In April 1974, the Oak Brook Village Board contracted for an Archeological Surface Survey of the undeveloped land in the village. A walking survey was conducted in May 1974 by a staff member of the Foundation for Illinois Archaeology, Dr. Stuart Struever, Northwestern University. He prepared a report and an analysis of his findings. Residents who had found or collected artifacts in the village were interviewed, artifacts were photographed and identified, prehistoric sites were located and an analysis and recommendation was compiled.
Dr. Struever notes in the report, "Indian cultures were present in the Oak Brook area from at least the Early Archaic period (8,000 to 5,000 B.C.) through the period of pioneer settlement in the early 1800's…..Most of the artifacts that have been collected by individual laymen and by the 1974 archeological survey are projectile points, scrapers and knives---all tools associated with hunting and butchering.

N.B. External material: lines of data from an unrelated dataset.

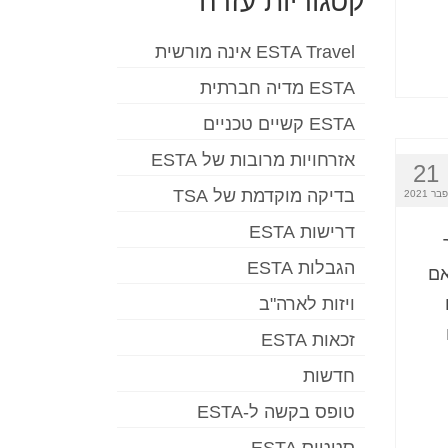
קטגוריות עזרה
ESTA Travel אינה מורשית
ESTA מדיה חברתית
ESTA קשיים טכניים
אזרחויות מרובות של ESTA
21
בדיקה מוקדמת של TSA
פבר 2021
דרישות ESTA
הגבלות ESTA
אם
ויזות לארה"ב
זכאות ESTA
חדשות
טופס בקשה ל-ESTA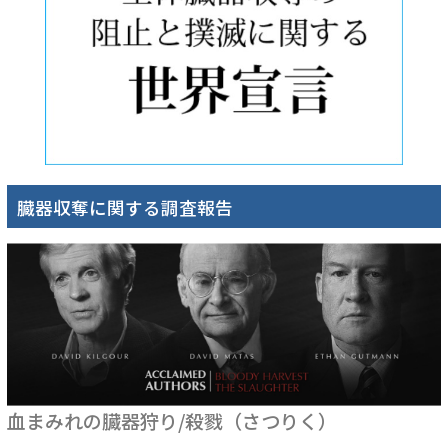
臓器収奪に関する調査報告
血まみれの臓器狩り/殺戮（さつりく）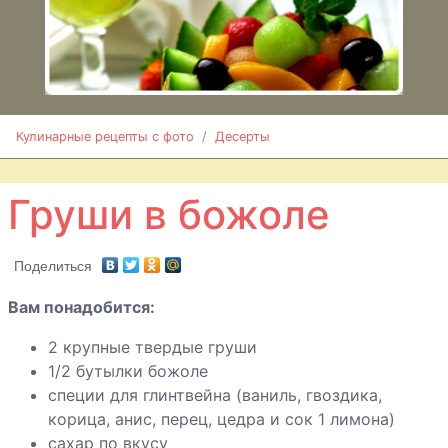
цитрусовыми
Груша в
карамели
Груши со
сливками
Кулинарные рецепты с фото
Десерты
Груши в
Груши в божоле
божоле
Крем из
Поделиться
сгущеного
Вам понадобится:
молока с
глазурью
2 крупные твердые груши
1/2 бутылки божоле
Пудинг из
специи для глинтвейна (ваниль, гвоздика,
риса с
корица, анис, перец, цедра и сок 1 лимона)
яблоками
сахар по вкусу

It appears that the mixed forest-prairie area of northeastern Illinois abounded in game, particularly the white-tailed deer and the American elk. The area had a much lower potential for the gathering of wild plant foods and for fishing. There was also very little potential for hoe agriculture. We may tentatively suggest that the primary occupation of this area was by hunting bands which camped at favorable places for a short period while they sought, killed and processed local game."

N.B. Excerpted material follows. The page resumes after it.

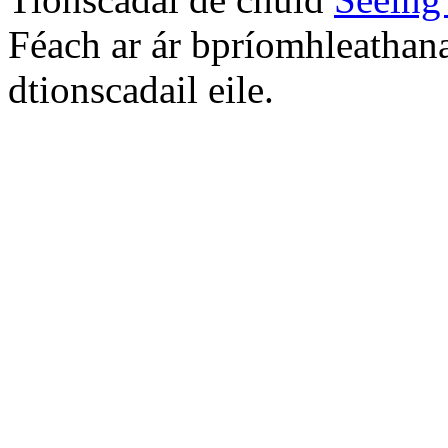
Féach ar ár bpríomhleathana
dtionscadail eile.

Two prehistoric sites were located by the walking survey: Oak Brook Site No. 1 south of 35th Street (the Hawthorn Realty property at the time), and Oak Brook Site #2 near the Graue Mill on the Oak Brook-Hinsdale border (the Collin property at the time).

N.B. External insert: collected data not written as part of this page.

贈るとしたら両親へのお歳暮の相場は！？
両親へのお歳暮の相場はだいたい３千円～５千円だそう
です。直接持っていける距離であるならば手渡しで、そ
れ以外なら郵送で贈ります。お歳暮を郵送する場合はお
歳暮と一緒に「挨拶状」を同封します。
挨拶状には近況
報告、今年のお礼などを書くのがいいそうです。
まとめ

The prehistoric No. l camp site is of the Archaic period probably dating in the range of 2,500 to 3,000 B.C. The No. 2 camp site is of the Early or Middle Archaic periods dating from 8,000 to 3,000 B.C.
The third known prehistoric site was formerly the Harger Farm located south of Harger Road and north of 22nd Street. This area is now the location of various corporations. Mrs. Edward Epcke's ( nee Marie Harger) collection consisted of about 30 artifacts dating from the Late Archaic period 3,000 B.C. to the Mississippian period A.D. 900.
Artifacts found by the Sluma family on Spring Road north of the Collin property date to the Late Archaic period 3,000 to 500 B.C. and Early Woodland period 500 to 100 B.C. Joseph Rush, a former Oak Brook Village Trustee, found a projectile point and a flint drill (3,000 to 500 B.C.) on his property north of the Bluma property. These findings suggest that the Oak Brook Site No. 2 may actually extend northward in that area.
Additional artifacts found in other locations within the Village include: two grooved sandstone abraders, three projectile points and a notched spearhead dating about 3,000 to 4,000 B.C. and a Tamms points dating from 750 to 400 A.D., a projectile point of the Archaic period, a single grooved axe dating 3,000 to 500 B.C. and several projectile points along a tributary to Salt Creek near the Fullersburg Forest Preserve dating to 3,000 B.C.
Dr. Struever points out. "Perhaps the most significant unknown aspect of the Oak Brook archeological survey concerns the extensive area encompassed within three country clubs (York, Butterfield and Midwest) and the Butler International Sports Core. In all four areas much of the original land surface remains intact, through landscaping activities have superficially altered the ground surface in specific localities. All three country clubs and the Sports Core are now covered with grass intermingled with small areas of forest. Potential archeological sites exist in all four areas but cannot be located at present due to the vegetation cover."